Council hears EMS request for budget shortfall
Kaitlyn Clay, Staff Writer, [email protected]
Chuck Wiley, chief financial officer for Harrison County Hospital, approached the county council at its meeting Aug. 23 to request $328,207 to cover shortfalls for Harrison County Emergency Medical Services.
He noted they have been able to stay decently on track with the budget, with not one specific area sticking out as a reasoning for this shortfall, and that EMS has been pretty consistent overall with revenue tracking upward.
He also explained to the council that based on what provider a person uses for coverage and billing can affect how much the EMS and hospital is alloted in payment. For instance, providers like Anthem have contractual discounts for EMS. Medicare has set fees they add, according to Wiley, and Medicaid is a flat fee that hasn’t changed in years. He explained they send out the bill and then adjust for allowances set up for them based on providers.
“One of our problems is that about 77% of our calls are Medicare and Medicaid reimbursement, which is government funded, so we only get a certain amount of that,” Joe Squier, Harrison County EMS director, said. “Medicaid is working off a 40-year-old model and has not raised their reimbursement rates since the 1970s. There is a push within the state to pressure the legislature to increase reimbursements. Indiana EMS has been pushing for this, but it’s coming down to lobbying legislators, which takes time.”
Squier also explained to the council that EMS will be requesting new AED units within the coming year as the current models are expiring soon and are no longer in production. He hopes to find a similar make as the AEDs fire departments use so they will be interchangeable.
Another item he wanted to make the council aware of in his five-to 10-year plan is the possibility of constructing new EMS buildings in the county. He noted that the current ones are nearing 20 years old and, after conferring with a construction company a couple of years ago, he was advised to simply “tear down and start from scratch.”
Councilman Kyle Nix requested that Squier compile a list of issues with the buildings so that they would be better prepared in the future if this were to cause more problems and not to be blindsided by a request.
The council approved a $5,300 request from Harrison County Animal Control at the meeting as well, with $500 toward overtime, $1,000 to other supplies, $2,500 to the fuel line, $1,000 for animal feed and $300 for travel per diem and meals.
Councilmembers also unanimously approved $182,000 from Harrison County Highway Dept. for design work on the rehabilitation project for Bridge No. 25 on Corydon-New Middletown Road, which 80% of funds will be reimbursed later on.
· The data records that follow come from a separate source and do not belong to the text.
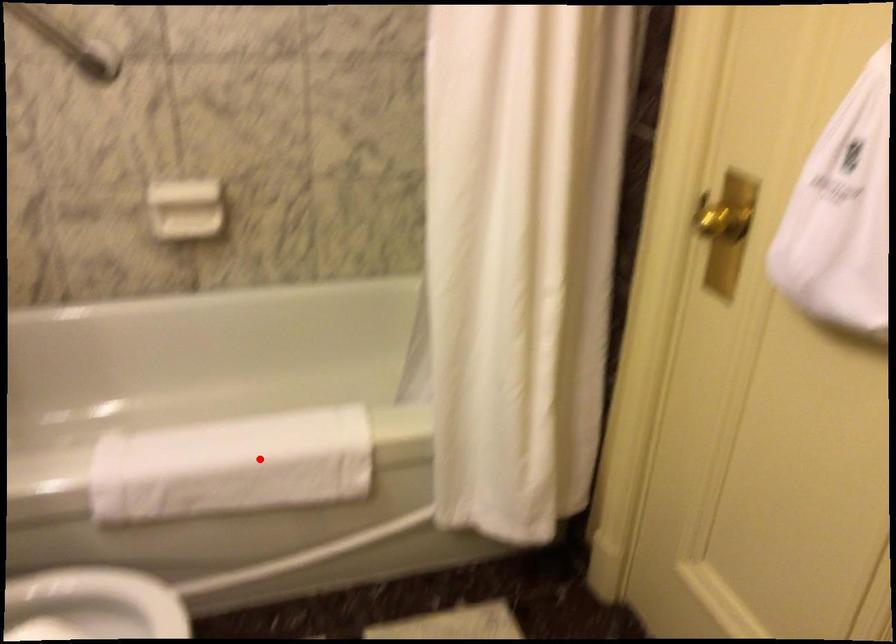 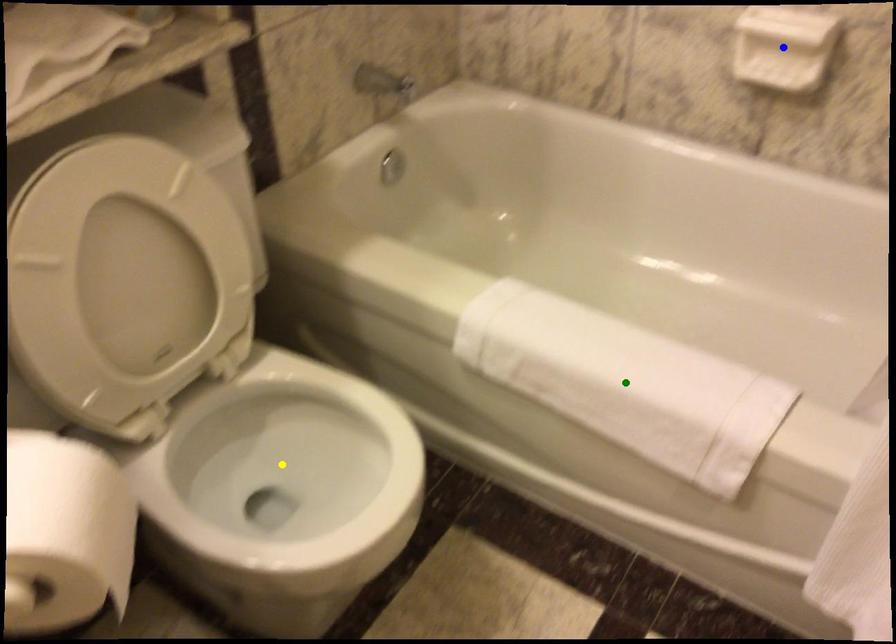 Question: I am providing you with two images of the same scene from different viewpoints. A red point is marked on the first image. You are given multiple points on the second image. Which point in image 2 is actually the same real-world point as the red point in image 1?

Choices:
 (A) yellow point
 (B) blue point
 (C) green point

Answer: (C) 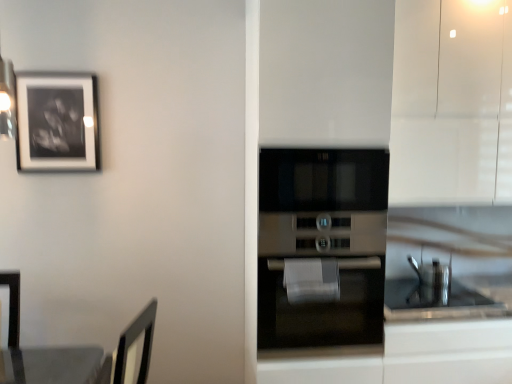 Question: Can you confirm if white glossy cabinet at upper right is shorter than stainless steel oven at center?

Choices:
 (A) yes
 (B) no

Answer: (B)

Question: Is white glossy cabinet at upper right wider than stainless steel oven at center?

Choices:
 (A) yes
 (B) no

Answer: (B)

Question: From a real-world perspective, is white glossy cabinet at upper right physically above stainless steel oven at center?

Choices:
 (A) no
 (B) yes

Answer: (B)

Question: Is the position of white glossy cabinet at upper right more distant than that of stainless steel oven at center?

Choices:
 (A) yes
 (B) no

Answer: (A)

Question: Is stainless steel oven at center surrounded by white glossy cabinet at upper right?

Choices:
 (A) no
 (B) yes

Answer: (A)

Question: Is stainless steel oven at center in front of or behind white glossy cabinet at upper right in the image?

Choices:
 (A) front
 (B) behind

Answer: (A)

Question: Would you say stainless steel oven at center is inside or outside white glossy cabinet at upper right?

Choices:
 (A) inside
 (B) outside

Answer: (B)

Question: From the image's perspective, is stainless steel oven at center positioned above or below white glossy cabinet at upper right?

Choices:
 (A) above
 (B) below

Answer: (B)

Question: From a real-world perspective, is stainless steel oven at center above or below white glossy cabinet at upper right?

Choices:
 (A) below
 (B) above

Answer: (A)

Question: Does point (62, 114) appear closer or farther from the camera than point (440, 6)?

Choices:
 (A) closer
 (B) farther

Answer: (B)

Question: From the image's perspective, is black matte picture frame at upper left positioned above or below white glossy cabinet at upper right?

Choices:
 (A) above
 (B) below

Answer: (B)

Question: Is black matte picture frame at upper left in front of or behind white glossy cabinet at upper right in the image?

Choices:
 (A) behind
 (B) front

Answer: (A)

Question: In terms of size, does black matte picture frame at upper left appear bigger or smaller than white glossy cabinet at upper right?

Choices:
 (A) big
 (B) small

Answer: (B)

Question: Would you say black matte picture frame at upper left is inside or outside stainless steel oven at center?

Choices:
 (A) outside
 (B) inside

Answer: (A)

Question: Is black matte picture frame at upper left wider or thinner than stainless steel oven at center?

Choices:
 (A) wide
 (B) thin

Answer: (B) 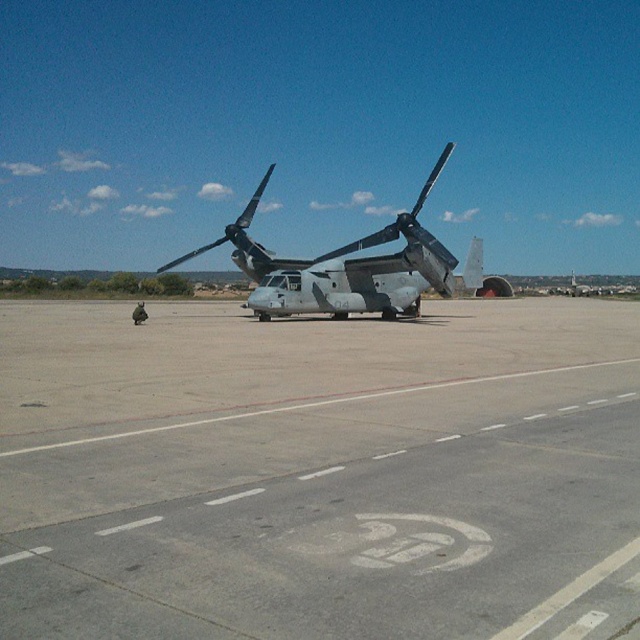 Question: Can you confirm if gray concrete tarmac at center is positioned to the right of camouflage fabric propeller at center?

Choices:
 (A) yes
 (B) no

Answer: (A)

Question: Can you confirm if gray concrete tarmac at center is bigger than camouflage fabric helicopter at center?

Choices:
 (A) no
 (B) yes

Answer: (A)

Question: Which object is positioned farthest from the camouflage fabric helicopter at center?

Choices:
 (A) camouflage fabric propeller at center
 (B) gray concrete tarmac at center

Answer: (B)

Question: In this image, where is camouflage fabric helicopter at center located relative to camouflage fabric propeller at center?

Choices:
 (A) below
 (B) above

Answer: (B)

Question: Considering the real-world distances, which object is closest to the gray concrete tarmac at center?

Choices:
 (A) camouflage fabric helicopter at center
 (B) camouflage fabric propeller at center

Answer: (A)

Question: Which of the following is the farthest from the observer?

Choices:
 (A) camouflage fabric propeller at center
 (B) gray concrete tarmac at center

Answer: (A) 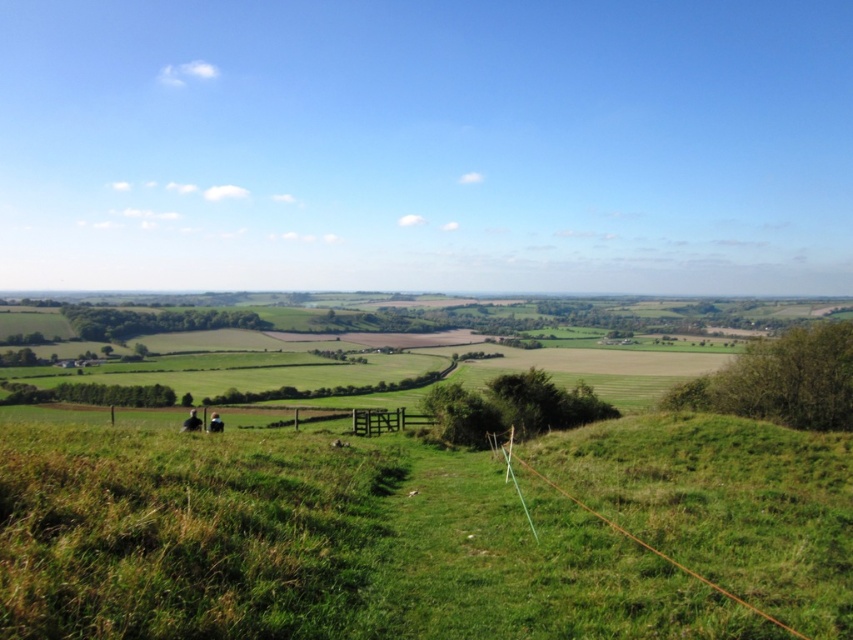 Question: Which point is farther to the camera?

Choices:
 (A) (354, 420)
 (B) (540, 536)

Answer: (A)

Question: Is green grassy hill at lower left bigger than green wooden fence at center?

Choices:
 (A) yes
 (B) no

Answer: (B)

Question: Does green grassy hill at lower left appear under green wooden fence at center?

Choices:
 (A) yes
 (B) no

Answer: (B)

Question: Does green grassy hill at lower left appear on the left side of green wooden fence at center?

Choices:
 (A) no
 (B) yes

Answer: (A)

Question: Among these points, which one is farthest from the camera?

Choices:
 (A) (192, 548)
 (B) (393, 432)

Answer: (B) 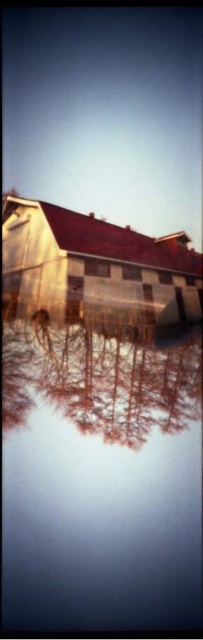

The council unanimously approved to appropriate $1 million in state grant funds and $600,000 in local match for the 2021 Community Crossings grant for the highway department. The match funds came from the highway department’s own funds.
A $5,000 additional request for the concessional line, $600 for the longevity line and about $3,000 for worker’s compensation were all approved unanimously for the Harrison County Parks Dept.
Council president Donnie Hussung noted that the additional for concessions is a profitable investment as the original $10,000 the council appropriated at the beginning of the year has profited about $29,000.
The county council is scheduled to meet again on Monday, Sept. 13, at 7 p.m. at the government building in Corydon.